Start of RECORDED DATA

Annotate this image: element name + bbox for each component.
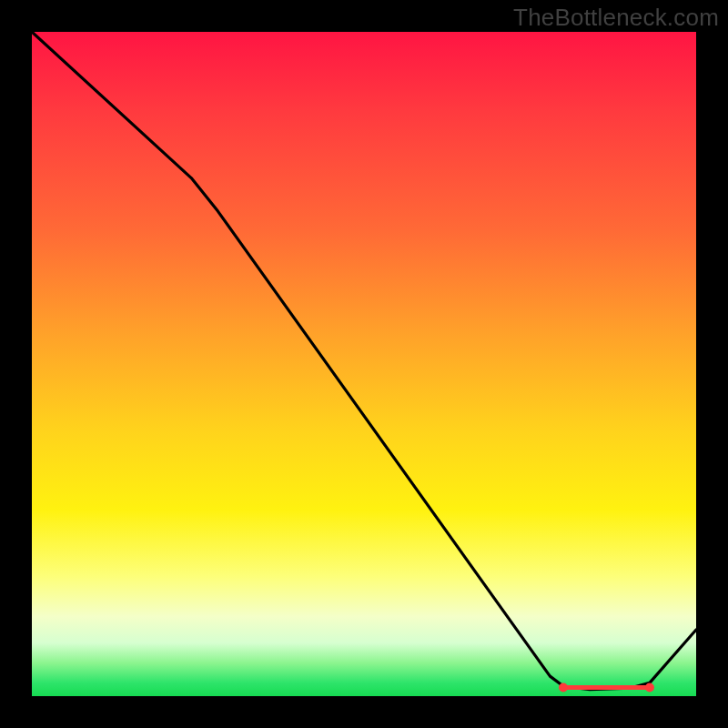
chart-svg: [32, 32, 696, 696]
chart-frame: TheBottleneck.com: [0, 0, 728, 728]
flat-marker-dot-right: [645, 683, 654, 693]
watermark-text: TheBottleneck.com: [513, 4, 719, 32]
curve-path: [32, 32, 696, 690]
flat-marker-dot-left: [559, 683, 568, 693]
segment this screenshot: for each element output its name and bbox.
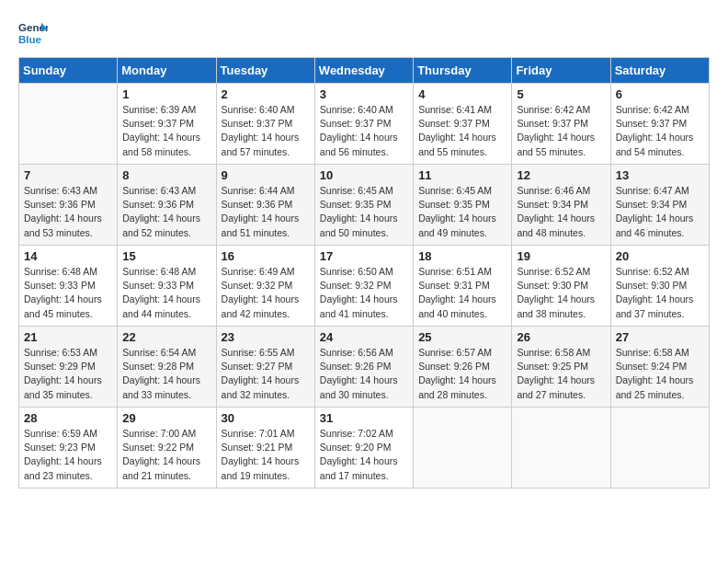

End of RECORDED DATA

WHAT IS REQUIRED: Restate the data above verbatim, skipping every image.

TASK OUTPUT:
Annotate this image: element name + bbox for each component.
chart-svg: [32, 32, 696, 696]
chart-frame: TheBottleneck.com: [0, 0, 728, 728]
flat-marker-dot-right: [645, 683, 654, 693]
watermark-text: TheBottleneck.com: [513, 4, 719, 32]
curve-path: [32, 32, 696, 690]
flat-marker-dot-left: [559, 683, 568, 693]
segment this screenshot: for each element output its name and bbox.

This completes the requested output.